Accented characters LaTeX accent commands (\"o, \'{e}, \~{n}) are not converted to Unicode — they appear as raw LaTeX.
siunitx package \SI, \si, \num commands are not converted — they appear as raw text.
\label inside math Labels within math environments are passed through verbatim in the $$ block.

Tip

For best results with math, ensure your Markdown renderer supports MathJax or KaTeX. Math expressions are passed through verbatim in LaTeX syntax.


Common options

Image extraction

The Word, PowerPoint, and LaTeX importers extract embedded images to an assets/ directory next to the output file.
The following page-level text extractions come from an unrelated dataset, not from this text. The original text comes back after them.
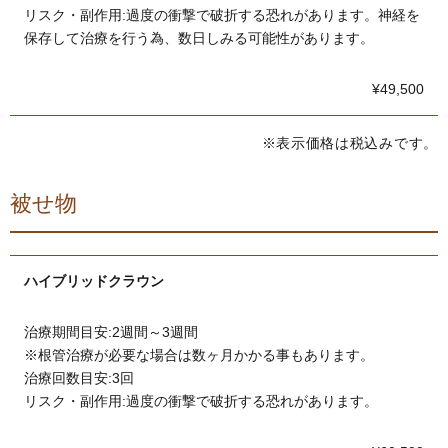
リスク・副作用:過度の衝撃で破折する恐れがあります。神経を
保存して治療を行う為、数日しみる可能性があります。
¥49,500
※表示価格は税込みです。
被せ物
ハイブリッドクラウン
治療期間目安:2週間～3週間
※根管治療が必要な場合は数ヶ月かかる事もあります。
治療回数目安:3回
リスク・副作用:過度の衝撃で破折する恐れがあります。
To skip image extraction:

leafpress import report.docx --no-extract-images
leafpress import deck.pptx --no-extract-images
leafpress import paper.tex --no-extract-images

Output path

By default, the output file uses the same stem as the input (e.g., deck.pptxdeck.md). You can specify a path or directory:

# Explicit file path (single file only)
leafpress import deck.pptx -o docs/presentation.md

# Directory (creates deck.md inside it)
leafpress import deck.pptx -o docs/

When importing multiple files, --output must be a directory (or omitted):

leafpress import *.docx *.pptx *.xlsx -o docs/

URL import

You can import documents directly from URLs — the file is downloaded to a temp directory, converted, and the temp file is cleaned up automatically:

# Import a LaTeX paper from a URL
leafpress import https://example.com/paper.tex

# Import a Word document from a URL
leafpress import https://example.com/report.docx -o docs/

# Mix local files and URLs
leafpress import report.docx https://example.com/slides.pptx -o docs/

The file type is inferred from the URL path extension (.docx, .pptx, .xlsx, .tex). If the URL has no recognized extension, the Content-Type header is used as a fallback. URLs that cannot be mapped to a supported format produce an error.

Batch import

You can pass multiple files and URLs in a single command. Formats can be mixed freely — each source is detected and routed to the appropriate converter:

# Import everything in one shot
leafpress import report.docx proposal.docx slides.pptx data.xlsx paper.tex

# Use shell globs to grab all supported files
leafpress import *.docx *.pptx *.xlsx *.tex

# Mix local and remote sources
leafpress import *.docx https://example.com/paper.tex -o docs/

# Combine with other options
leafpress import *.docx --code-styles "Code Block" --no-extract-images
leafpress import *.pptx --no-notes -o imported/

If one source fails (e.g., missing file, download error, or corrupt document), the remaining sources are still processed. A summary of failures is shown at the end.